- To do: Leaving out every picture, copy the lines of the material below exactly, from the line containing "Opava (whistleblowing)" through the line containing "лако для бизнеса".

Given entries: Begin

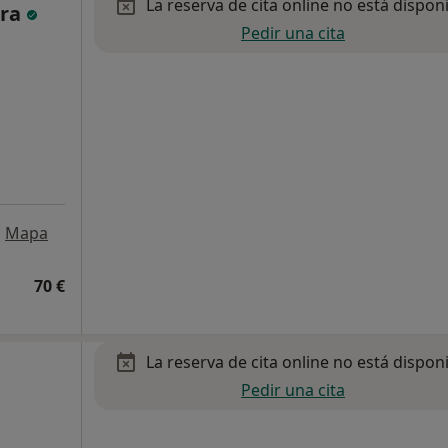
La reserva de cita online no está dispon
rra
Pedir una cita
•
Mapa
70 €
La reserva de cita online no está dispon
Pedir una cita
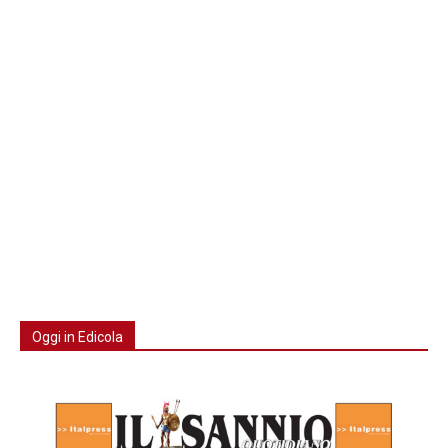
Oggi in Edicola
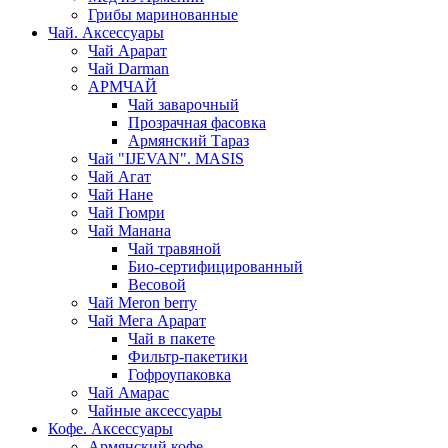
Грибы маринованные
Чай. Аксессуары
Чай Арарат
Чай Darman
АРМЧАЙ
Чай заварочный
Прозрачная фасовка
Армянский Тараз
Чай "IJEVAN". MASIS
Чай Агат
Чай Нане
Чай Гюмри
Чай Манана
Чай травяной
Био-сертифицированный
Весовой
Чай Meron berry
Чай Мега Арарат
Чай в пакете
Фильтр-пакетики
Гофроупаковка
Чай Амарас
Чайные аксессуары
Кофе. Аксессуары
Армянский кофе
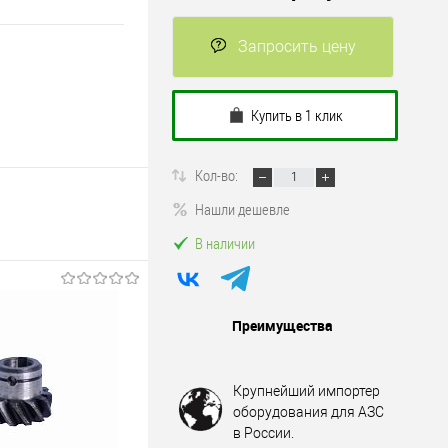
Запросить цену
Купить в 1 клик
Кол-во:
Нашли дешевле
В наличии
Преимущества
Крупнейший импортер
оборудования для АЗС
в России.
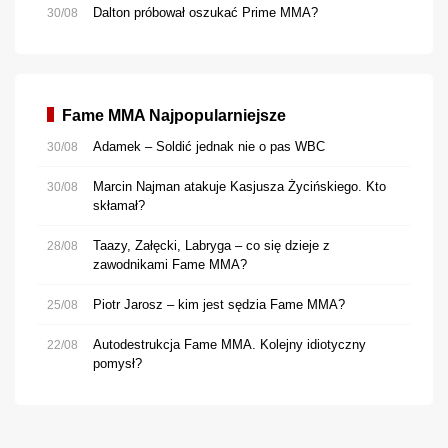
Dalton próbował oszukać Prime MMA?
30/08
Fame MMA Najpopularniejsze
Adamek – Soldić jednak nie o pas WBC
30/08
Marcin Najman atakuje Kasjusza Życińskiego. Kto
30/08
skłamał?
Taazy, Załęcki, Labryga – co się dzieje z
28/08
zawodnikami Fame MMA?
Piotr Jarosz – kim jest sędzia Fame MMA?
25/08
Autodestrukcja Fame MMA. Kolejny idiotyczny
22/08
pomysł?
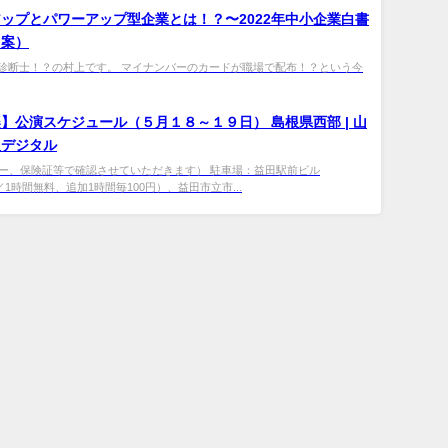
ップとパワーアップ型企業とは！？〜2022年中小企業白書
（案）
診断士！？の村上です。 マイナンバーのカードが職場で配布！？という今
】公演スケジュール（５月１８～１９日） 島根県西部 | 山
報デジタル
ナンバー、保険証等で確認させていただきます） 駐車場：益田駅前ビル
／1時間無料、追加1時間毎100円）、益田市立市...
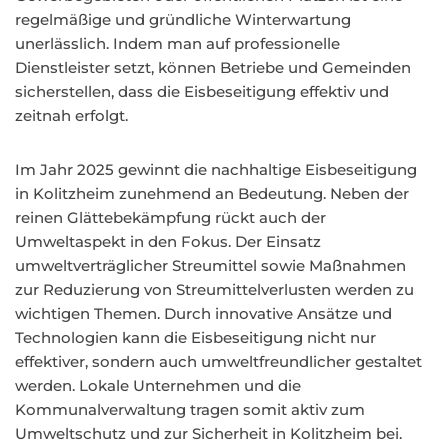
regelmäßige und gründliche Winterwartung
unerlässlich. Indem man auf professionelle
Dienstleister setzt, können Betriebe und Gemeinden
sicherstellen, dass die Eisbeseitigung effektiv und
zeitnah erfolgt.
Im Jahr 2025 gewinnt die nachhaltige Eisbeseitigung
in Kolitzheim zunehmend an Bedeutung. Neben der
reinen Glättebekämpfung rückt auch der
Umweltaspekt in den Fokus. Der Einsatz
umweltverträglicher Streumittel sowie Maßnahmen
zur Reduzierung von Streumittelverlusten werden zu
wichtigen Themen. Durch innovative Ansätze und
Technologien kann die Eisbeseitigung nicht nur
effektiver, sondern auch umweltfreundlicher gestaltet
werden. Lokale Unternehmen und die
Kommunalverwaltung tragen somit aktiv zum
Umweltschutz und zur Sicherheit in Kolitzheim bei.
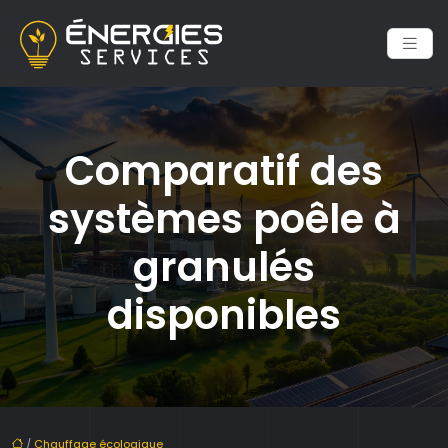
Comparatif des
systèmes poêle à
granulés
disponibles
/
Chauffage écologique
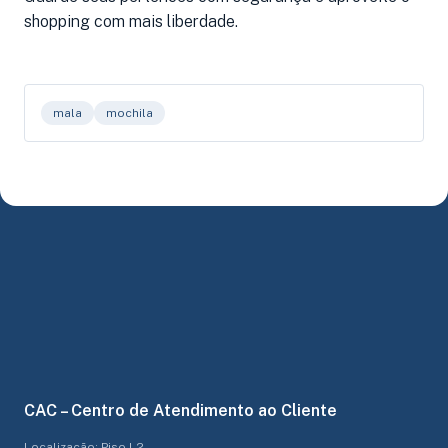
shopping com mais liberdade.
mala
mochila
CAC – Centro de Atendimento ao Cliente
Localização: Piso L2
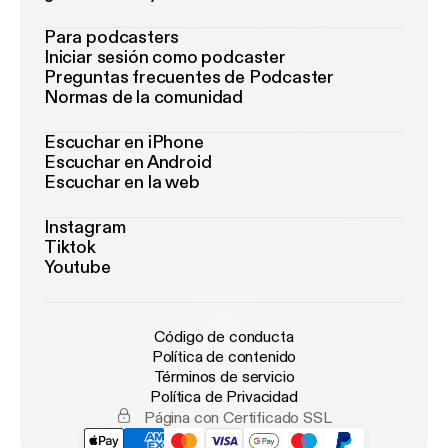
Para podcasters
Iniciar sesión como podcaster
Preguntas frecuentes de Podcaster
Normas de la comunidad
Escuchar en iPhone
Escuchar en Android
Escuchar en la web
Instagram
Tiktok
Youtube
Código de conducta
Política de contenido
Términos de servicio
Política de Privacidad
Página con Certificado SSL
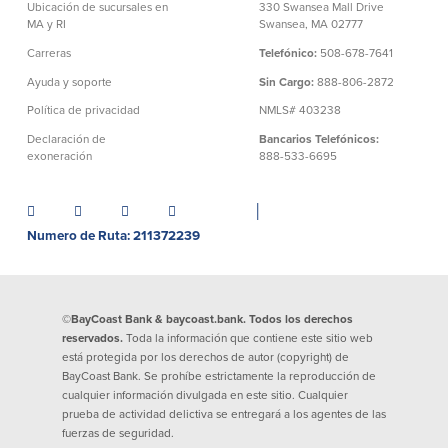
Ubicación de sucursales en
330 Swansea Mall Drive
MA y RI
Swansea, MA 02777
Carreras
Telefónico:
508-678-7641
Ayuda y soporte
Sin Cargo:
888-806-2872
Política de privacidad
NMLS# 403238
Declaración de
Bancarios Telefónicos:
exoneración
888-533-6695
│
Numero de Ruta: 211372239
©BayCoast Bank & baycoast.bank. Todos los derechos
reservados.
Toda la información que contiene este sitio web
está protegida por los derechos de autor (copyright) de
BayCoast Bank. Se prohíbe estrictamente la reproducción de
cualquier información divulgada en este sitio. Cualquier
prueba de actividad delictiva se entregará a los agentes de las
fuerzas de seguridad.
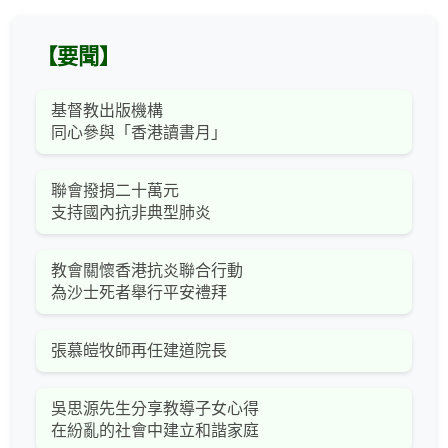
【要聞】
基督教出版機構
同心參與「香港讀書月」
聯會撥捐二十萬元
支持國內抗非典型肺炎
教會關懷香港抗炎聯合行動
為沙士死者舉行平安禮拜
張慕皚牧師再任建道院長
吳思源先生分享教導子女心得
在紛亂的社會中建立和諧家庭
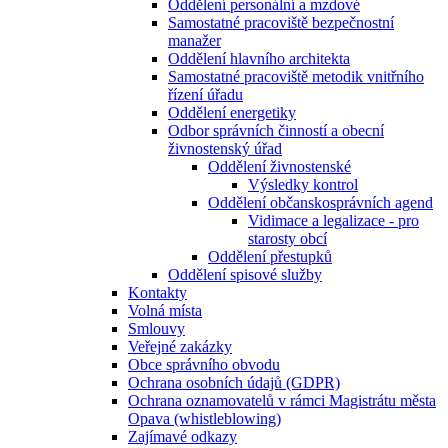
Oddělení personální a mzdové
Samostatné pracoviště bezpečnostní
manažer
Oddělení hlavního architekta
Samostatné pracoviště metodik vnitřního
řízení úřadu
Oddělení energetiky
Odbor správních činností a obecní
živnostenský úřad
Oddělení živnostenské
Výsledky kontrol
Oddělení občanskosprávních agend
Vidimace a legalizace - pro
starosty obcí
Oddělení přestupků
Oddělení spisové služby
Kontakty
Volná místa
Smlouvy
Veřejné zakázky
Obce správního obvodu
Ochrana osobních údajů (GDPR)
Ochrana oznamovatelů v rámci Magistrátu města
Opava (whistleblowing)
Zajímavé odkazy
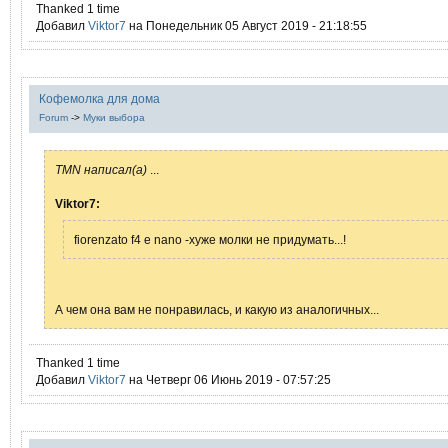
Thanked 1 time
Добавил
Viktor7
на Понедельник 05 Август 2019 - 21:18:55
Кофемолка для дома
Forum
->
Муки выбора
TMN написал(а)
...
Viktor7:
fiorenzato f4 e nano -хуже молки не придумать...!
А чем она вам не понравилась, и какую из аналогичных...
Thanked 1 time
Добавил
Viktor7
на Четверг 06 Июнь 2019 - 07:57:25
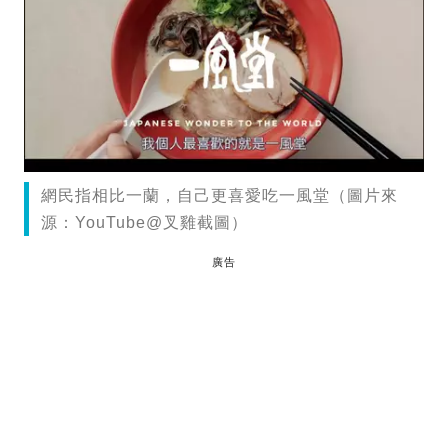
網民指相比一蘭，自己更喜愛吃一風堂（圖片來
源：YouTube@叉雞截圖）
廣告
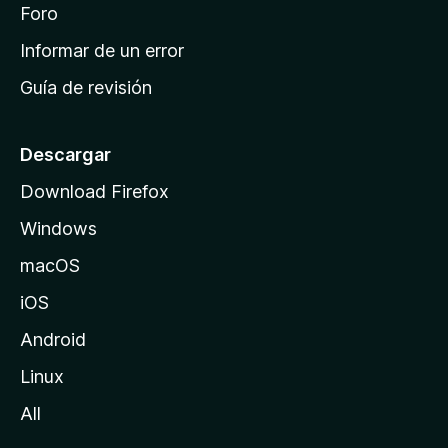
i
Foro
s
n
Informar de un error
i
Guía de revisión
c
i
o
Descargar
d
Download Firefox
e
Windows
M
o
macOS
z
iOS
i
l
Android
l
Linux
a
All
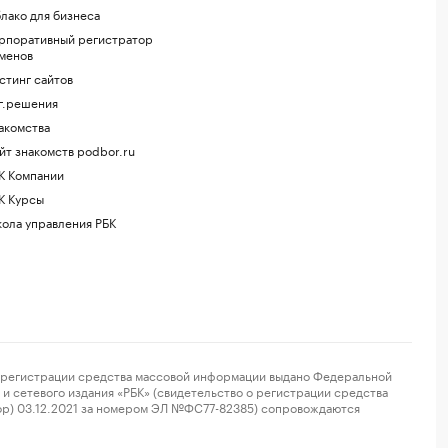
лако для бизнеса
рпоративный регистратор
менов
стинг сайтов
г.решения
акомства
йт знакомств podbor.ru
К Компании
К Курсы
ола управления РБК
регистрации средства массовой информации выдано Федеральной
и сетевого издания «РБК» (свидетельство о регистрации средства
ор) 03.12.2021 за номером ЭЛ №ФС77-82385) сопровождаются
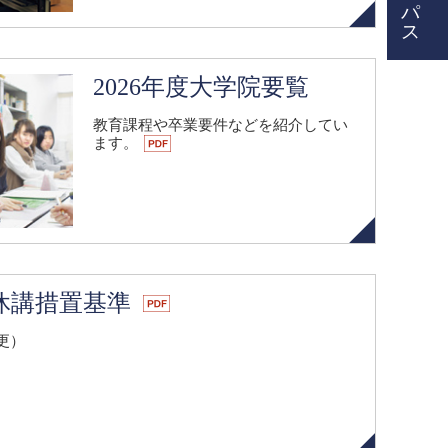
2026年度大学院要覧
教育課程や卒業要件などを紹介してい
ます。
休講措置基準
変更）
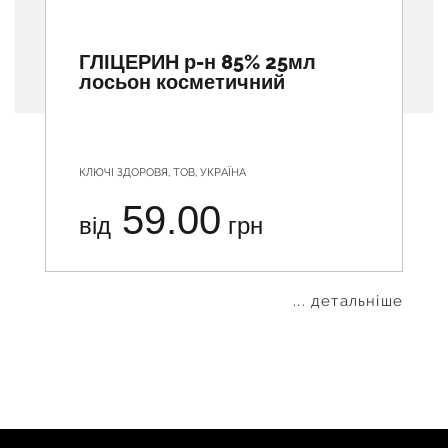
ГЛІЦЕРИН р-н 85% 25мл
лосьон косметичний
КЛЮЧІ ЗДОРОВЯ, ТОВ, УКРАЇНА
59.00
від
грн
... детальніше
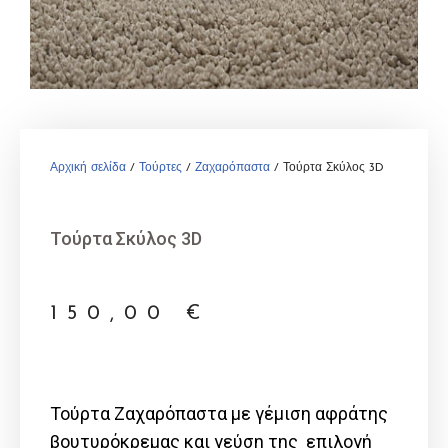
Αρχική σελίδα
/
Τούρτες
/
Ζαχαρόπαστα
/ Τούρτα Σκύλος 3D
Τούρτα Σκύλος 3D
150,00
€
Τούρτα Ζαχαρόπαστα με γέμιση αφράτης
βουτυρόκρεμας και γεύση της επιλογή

Given entries: End

- Worked solution:
Opava (whistleblowing)
Zajímavé odkazy
Thanked 1 time
Добавил
Viktor7
на Понедельник 05 Август 2019 - 21:18:55
Кофемолка для дома
Forum
->
Муки выбора
TMN написал(а)
...
Viktor7:
fiorenzato f4 e nano -хуже молки не придумать...!
А чем она вам не понравилась, и какую из аналогичных...
Thanked 1 time
Добавил
Viktor7
на Четверг 06 Июнь 2019 - 07:57:25
網民指相比一蘭，自己更喜愛吃一風堂（圖片來
源：YouTube@叉雞截圖）
廣告
i
Foro
s
n
Informar de un error
i
Guía de revisión
c
i
o
Descargar
d
Download Firefox
e
Windows
M
o
macOS
z
iOS
i
l
Android
l
Linux
a
All
лако для бизнеса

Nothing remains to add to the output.